Introducing the Externalized Kudu Connector

April 30, 2025 - Ferenc Csaky

We are pleased to announce the revival of a connector that makes it possible for Flink to interact with Apache Kudu. The original connector existed as part of the Apache Bahir project, which was moved into the attic. Despite this, we saw interest to keep the Kudu connector updated, hence the community agreed to externalize it as a standalone connector in accordance with the current connector development model. For more information about the externalization process, see FLIP-439.

Highlights #

  • The connector is built on the already existing Apache Bahir code.
  • The existing DataStream connector is updated to Sink V2 API.
  • New DataStream Source API connector implementation.
  • The Table API source and sink connectors are now using the new Schema stack.
  • The first released connector version is 2.0.0, and it supports Flink 1.19, and 1.20.

DataStream Source API #

The Source API implementation is a net new addition to the externalized connector, and it brings some interesting features. Although Kudu itself is a bounded source, the Kudu Source implementation supports to configure boundedness, and can run in CONTINUOUS_UNBOUNDED mode. In CONTINUOUS_UNBOUNDED mode, the source operates similarly to a Change Data Capture (CDC) system. When the job starts, it takes a snapshot of the source table and records the snapshot timestamp. After that, it performs periodic differential scans, capturing only the changes that occurred since the last scan. The frequency of these scans is determined by the .setDiscoveryPeriod(Duration) setting. The following example demonstrates how to stream data from a Kudu table, capturing updates every one minute.

KuduSource<Row> source =
        KuduSource.<Row>builder()
                .setTableInfo(...)
                .setReaderConfig(...)
                .setRowResultConverter(new RowResultRowConverter())
                .setBoundedness(Boundedness.CONTINUOUS_UNBOUNDED)
                .setDiscoveryPeriod(Duration.ofMinutes(1))
                .build();

For more details and examples, see the DataStream connector documentation

Table API Catalog #

The connector includes a catalog implementation designed to manage metadata for your Kudu setup and facilitate table operations. With the Kudu catalog, you can access all existing Kudu tables directly through Flink SQL queries. Such catalog can be defined in Flink SQL, as part of the Java application, or via a YAML catalog descriptor as well. The below example shows a minimal example in Filnk SQL.
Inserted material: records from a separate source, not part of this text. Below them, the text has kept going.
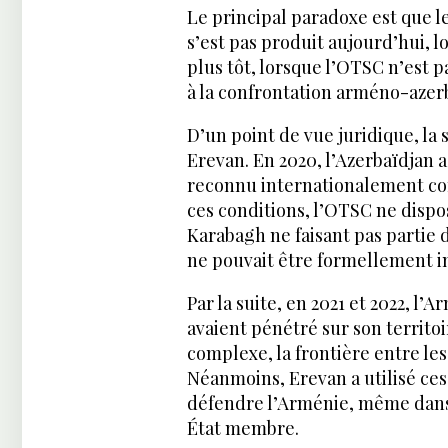
Le principal paradoxe est que le
s’est pas produit aujourd’hui, l
plus tôt, lorsque l’OTSC n’est 
à la confrontation arméno-azerb
D’un point de vue juridique, la 
Erevan. En 2020, l’Azerbaïdjan 
reconnu internationalement com
ces conditions, l’OTSC ne dispo
Karabagh ne faisant pas partie d
ne pouvait être formellement i
Par la suite, en 2021 et 2022, l’
avaient pénétré sur son territo
complexe, la frontière entre le
Néanmoins, Erevan a utilisé ce
défendre l’Arménie, même dans u
État membre.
CREATE CATALOG my_kudu_catalog WITH(
    'type' = 'kudu',
    'masters' = 'localhost:7051',
    'default-database' = 'default_database'
);

USE CATALOG my_kudu_catalog;

For other Table API related topics and examples, see the Table API connector documentation

Release Notes #

Sub-task #

  • [FLINK-34929] - Create “flink-connector-kudu” repository
  • [FLINK-34930] - Move existing Kudu connector code from Bahir repo to dedicated repo
  • [FLINK-34931] - Update Kudu DataStream connector to use Sink V2
  • [FLINK-35114] - Remove old Table API implementations, update Schema stack
  • [FLINK-35350] - Add documentation for Kudu connector
  • [FLINK-37389] - Add “flink-sql-connector-kudu” module

New Feature #

  • [FLINK-36855] - Implement Source API in Kudu connector
  • [FLINK-37527] - Add KuduSource documentation
  • [FLINK-37664] - Integrate Kudu connector docs

Improvement #

  • [FLINK-36839] - Update Kudu version to 1.17.1
  • [FLINK-37190] - Make Kudu FlushMode configurable in Flink SQL
  • [FLINK-37230] - Consolidate Kudu connector table options
  • [FLINK-37237] - Improve Kudu table creation based on Flink SQL CREATE TABLE

List of Contributors #

Ferenc Csaky, Martijn Visser, Marton Greber